Action item: Pictures aside, write out every record exactly as it appears.

**** Dataset

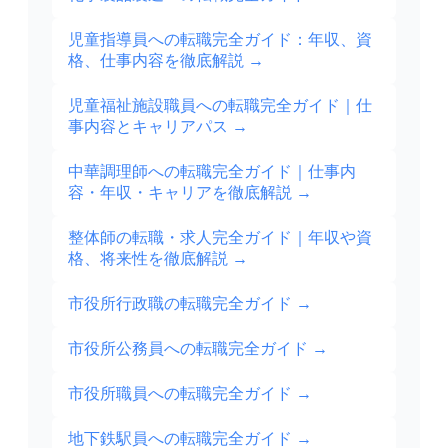
児童指導員への転職完全ガイド：年収、資
格、仕事内容を徹底解説
→
児童福祉施設職員への転職完全ガイド｜仕
事内容とキャリアパス
→
中華調理師への転職完全ガイド｜仕事内
容・年収・キャリアを徹底解説
→
整体師の転職・求人完全ガイド｜年収や資
格、将来性を徹底解説
→
市役所行政職の転職完全ガイド
→
市役所公務員への転職完全ガイド
→
市役所職員への転職完全ガイド
→
地下鉄駅員への転職完全ガイド
→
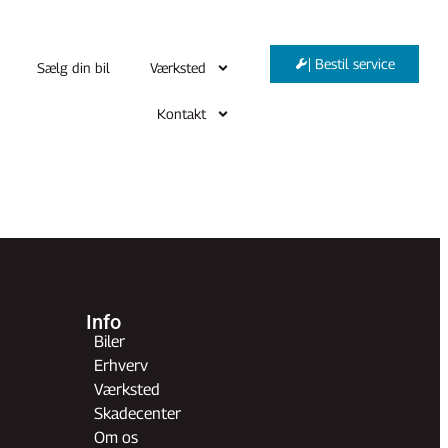
| Bestil service
Sælg din bil
Værksted
Kontakt
Info
Biler
Erhverv
Værksted
Skadecenter
Om os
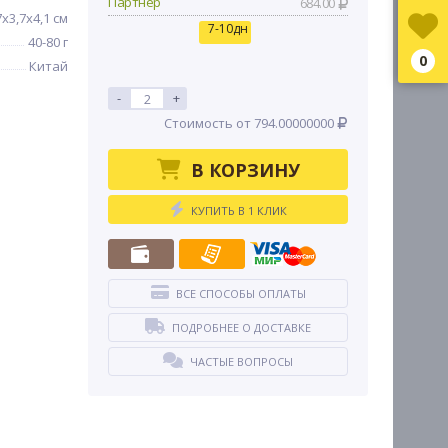
Партнер
684.00
7x3,7x4,1 см
7-10дн
40-80 г
0
Китай
-
+
Стоимость от 794.00000000
В КОРЗИНУ
КУПИТЬ В 1 КЛИК
ВСЕ СПОСОБЫ ОПЛАТЫ
ПОДРОБНЕЕ О ДОСТАВКЕ
ЧАСТЫЕ ВОПРОСЫ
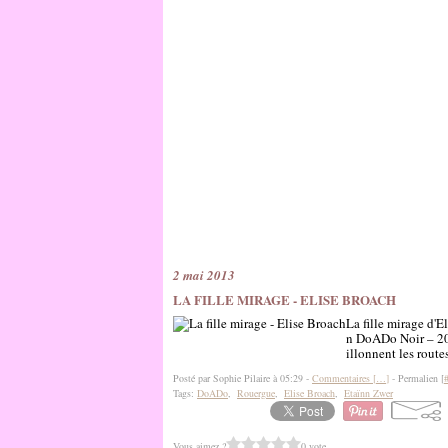
2 mai 2013
LA FILLE MIRAGE - ELISE BROACH
La fille mirage d'E
n DoADo Noir – 201
illonnent les rout
Posté par Sophie Pilaire à 05:29 -
Commentaires [
…
]
- Permalien [
Tags:
DoADo
,
Rouergue
,
Elise Broach
,
Etaïnn Zwer
Vous aimez ?
0 vote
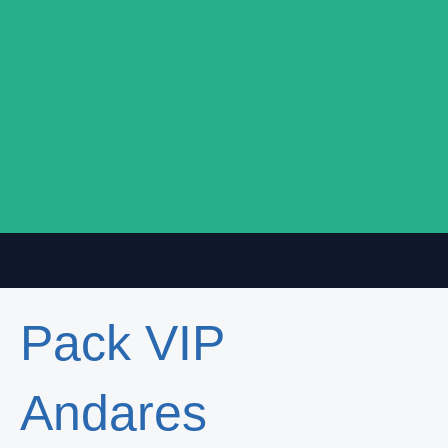
Ir
al
contenido
Pack VIP
Andares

********

Written answer:
児童指導員への転職完全ガイド：年収、資
格、仕事内容を徹底解説
→
児童福祉施設職員への転職完全ガイド｜仕
事内容とキャリアパス
→
中華調理師への転職完全ガイド｜仕事内
容・年収・キャリアを徹底解説
→
整体師の転職・求人完全ガイド｜年収や資
格、将来性を徹底解説
→
市役所行政職の転職完全ガイド
→
市役所公務員への転職完全ガイド
→
市役所職員への転職完全ガイド
→
地下鉄駅員への転職完全ガイド
→
| Bestil service
Sælg din bil
Værksted
Kontakt
Info
Biler
Erhverv
Værksted
Skadecenter
Om os
Партнер
684.00
7x3,7x4,1 см
7-10дн
40-80 г
0
Китай
-
+
Стоимость от 794.00000000
В КОРЗИНУ
КУПИТЬ В 1 КЛИК
ВСЕ СПОСОБЫ ОПЛАТЫ
ПОДРОБНЕЕ О ДОСТАВКЕ
ЧАСТЫЕ ВОПРОСЫ
2 mai 2013
LA FILLE MIRAGE - ELISE BROACH
La fille mirage d'E
n DoADo Noir – 201
illonnent les rout
Posté par Sophie Pilaire à 05:29 -
Commentaires [
…
]
- Permalien [
Tags:
DoADo
,
Rouergue
,
Elise Broach
,
Etaïnn Zwer
Vous aimez ?
0 vote
Ir
al
contenido
Pack VIP
Andares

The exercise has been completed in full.